SARS-CoV-2 : le centre allemand Helmholtz de recherche « Vaccinologie et microbiologie appliquée » fait le point sur le degré de protection six mois après une infection ou une vaccination

Des scientifiques de Copenhague, ont, par exemple,  analysé les données de tests de plus de 500 000 Danois. Leur étude a été publiée il y a quelques jours dans la revue Lancet. Résultat : une infection qui a cessé offre encore une protection de 80,5 % après six mois. Cela signifie que si 50 personnes sur 100 qui n’ont pas eu de contact préalable avec le virus s´infectent, seules 10 personnes sur 100 qui ont déjá croisé le virus  risquent de contracter à nouveau le COVID-19. Cependant, la protection diffère selon l’âge : les personnes de moins de 65 ans sont protégées à plus de 80 %, alors que chez les personnes plus âgées, la protection après six mois n’est que de 50 %.

Anticorps toujours présents dans le sang après six mois

Une autre étude de grande envergure menée sur une biobanque britannique comptant plus de 20 000 participants a montré que plus de 99 % des personnes ayant contracté le COVID-19 dans le passé avaient encore des anticorps contre le SRAS-CoV-2 dans leur sang après trois mois. Après six mois, ce chiffre était encore de 88 %. Les chercheurs ne peuvent pas encore dire avec certitude si le statut des anticorps est similaire six mois après la vaccination. Toutefois, de nombreux éléments laissent penser que les anticorps contre le SRAS-CoV-2 circulent encore dans le sang six mois après une vaccination.

 « Que les anticorps diminuent continuellement après une infection expirée est tout à fait normal.« 

Les anticorps ne sont toutefois qu’une partie de l’arsenal de défense du système immunitaire contre le SRAS-CoV-2 : « Il est tout à fait normal que les anticorps diminuent continuellement après une infection expirée. Mais cela ne signifie pas pour autant que le corps n´a plus de défenses contre le virus », explique M. Guzmán. En effet, il existe un certain nombre d’autres cellules et mécanismes qui peuvent fournir une défense ciblée

Le rôle des cellules B et des cellules T à mémoire

D’une part, il y a les cellules B dites à mémoire, qui sont également présentes après une vaccination et qui peuvent produire à nouveau des anticorps spéciaux à tout moment si nécessaire (Ils assurent donc une protection durable). D’autre part, les cellules dites T circulent dans l’organisme, surtout après la fin d’une infection. Deux sous-types en particulier sont pertinents ici : Les cellules T « tueuses », également appelées cellules T à mémoire CD8+, recherchent les cellules de l’organisme infectées par le virus et les détruisent. Et les cellules T « auxiliaires », également appelées cellules T CD4+, veillent à ce que le système immunitaire soit réactivé après un contact avec le virus. En particulier, les cellules B à mémoire sont stimulées pour produire de nouveaux anticorps hautement spécifiques.

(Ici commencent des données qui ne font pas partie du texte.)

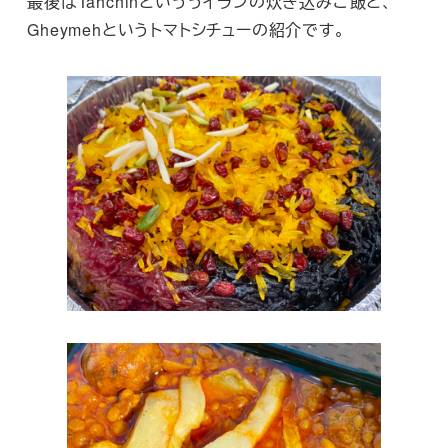
最後はTahchinといううイランの炊き込みご飯と、
Gheymehというトマトシチューの紹介です。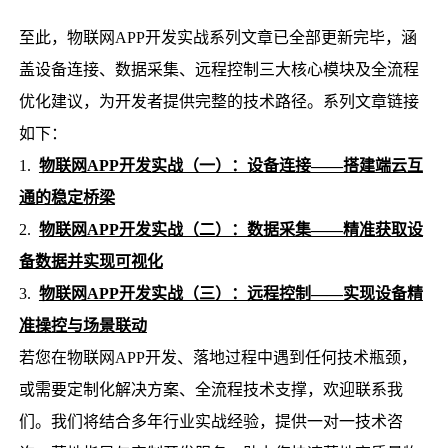
至此，物联网APP开发实战系列文章已全部更新完毕，涵
盖设备连接、数据采集、远程控制三大核心模块及全流程
优化建议，为开发者提供完整的技术路径。系列文章链接
如下：
1.
物联网APP开发实战（一）：设备连接——搭建端云互
通的稳定桥梁
2.
物联网APP开发实战（二）：数据采集——精准获取设
备数据并实现可视化
3.
物联网APP开发实战（三）：远程控制——实现设备精
准操控与场景联动
若您在物联网APP开发、落地过程中遇到任何技术瓶颈，
或需要定制化解决方案、全流程技术支撑，欢迎联系我
们。我们将结合多年行业实战经验，提供一对一技术咨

Il est vrai que les lymphocytes T ne préviennent pas l’infection, car ils ne deviennent actifs qu’après la pénétration d’un virus dans l’organisme. Mais comme ils peuvent alors combattre le virus rapidement et efficacement, il n’y a pratiquement aucun symptôme. C’est ce que l’on appelle l’immunité des cellules T. Une étude a pu montrer que, sans exception, toutes les personnes qui avaient été infectées avaient encore des lymphocytes T circulant dans leur sang après six mois et capables de réagir spécifiquement à un nouveau contact avec le SRAS-CoV-2.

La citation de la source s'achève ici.